• Assignment:
Begin the reply with the line containing "REALME C21Y C25Y" and end it with the final line of the listing, reproducing every line between exactly and adding nothing.

*** Supplied information

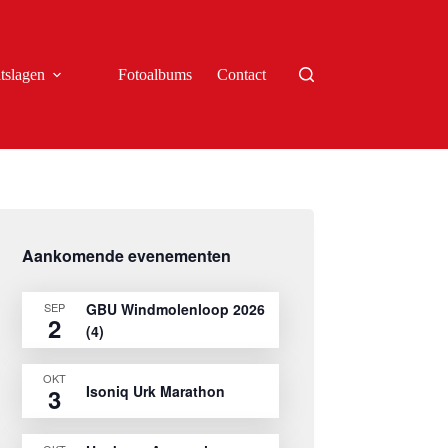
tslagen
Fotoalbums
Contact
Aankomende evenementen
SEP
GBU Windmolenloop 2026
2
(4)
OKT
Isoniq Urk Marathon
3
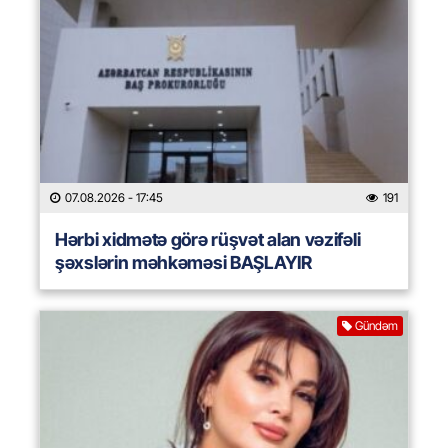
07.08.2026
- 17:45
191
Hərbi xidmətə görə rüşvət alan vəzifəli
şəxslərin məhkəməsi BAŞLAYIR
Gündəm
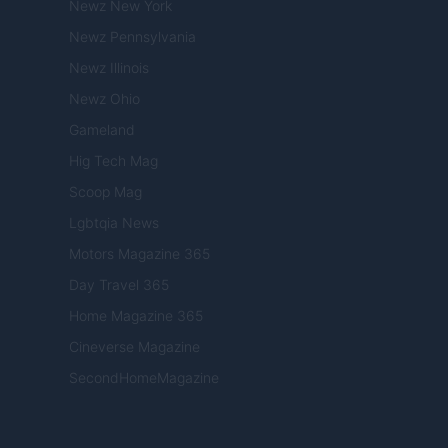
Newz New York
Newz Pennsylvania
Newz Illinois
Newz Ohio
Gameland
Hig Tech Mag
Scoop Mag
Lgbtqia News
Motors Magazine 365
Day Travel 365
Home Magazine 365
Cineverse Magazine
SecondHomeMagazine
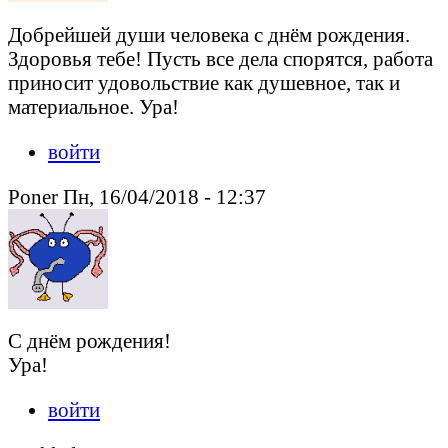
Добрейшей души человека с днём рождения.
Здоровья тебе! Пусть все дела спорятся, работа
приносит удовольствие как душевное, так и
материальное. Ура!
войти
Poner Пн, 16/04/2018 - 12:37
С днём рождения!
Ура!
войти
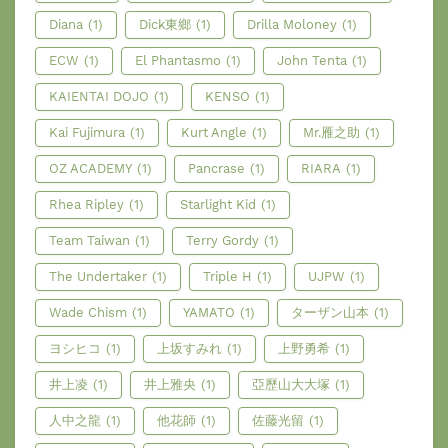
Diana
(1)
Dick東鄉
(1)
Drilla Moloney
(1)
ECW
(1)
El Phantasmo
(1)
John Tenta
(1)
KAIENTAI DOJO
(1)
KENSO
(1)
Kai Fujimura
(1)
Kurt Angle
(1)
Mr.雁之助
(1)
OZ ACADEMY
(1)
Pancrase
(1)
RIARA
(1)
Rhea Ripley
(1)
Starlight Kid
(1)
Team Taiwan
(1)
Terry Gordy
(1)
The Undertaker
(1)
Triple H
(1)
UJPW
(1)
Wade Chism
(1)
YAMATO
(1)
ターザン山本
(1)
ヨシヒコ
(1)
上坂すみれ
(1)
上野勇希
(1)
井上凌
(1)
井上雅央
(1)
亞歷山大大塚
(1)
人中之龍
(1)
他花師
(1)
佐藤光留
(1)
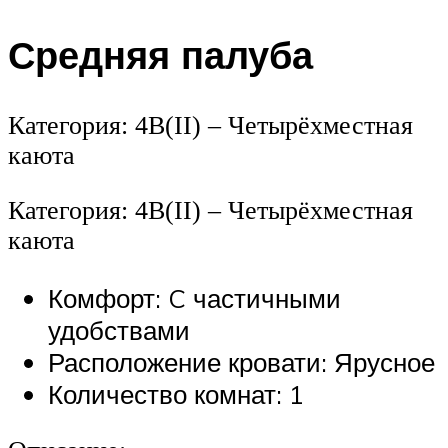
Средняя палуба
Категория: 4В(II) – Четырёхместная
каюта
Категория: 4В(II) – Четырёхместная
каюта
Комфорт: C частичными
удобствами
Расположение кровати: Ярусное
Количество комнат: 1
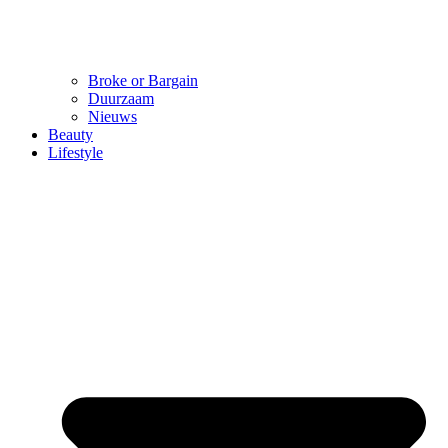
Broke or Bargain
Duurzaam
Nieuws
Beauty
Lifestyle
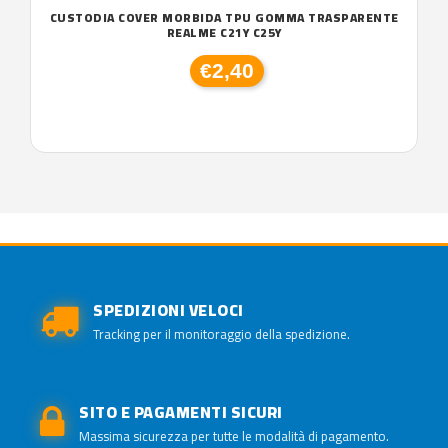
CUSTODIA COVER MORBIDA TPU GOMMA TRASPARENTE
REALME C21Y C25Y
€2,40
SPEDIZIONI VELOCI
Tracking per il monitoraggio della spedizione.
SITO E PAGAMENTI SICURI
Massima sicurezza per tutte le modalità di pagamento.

******

• Answer area:
REALME C21Y C25Y
€2,40
SPEDIZIONI VELOCI
Tracking per il monitoraggio della spedizione.
SITO E PAGAMENTI SICURI
Massima sicurezza per tutte le modalità di pagamento.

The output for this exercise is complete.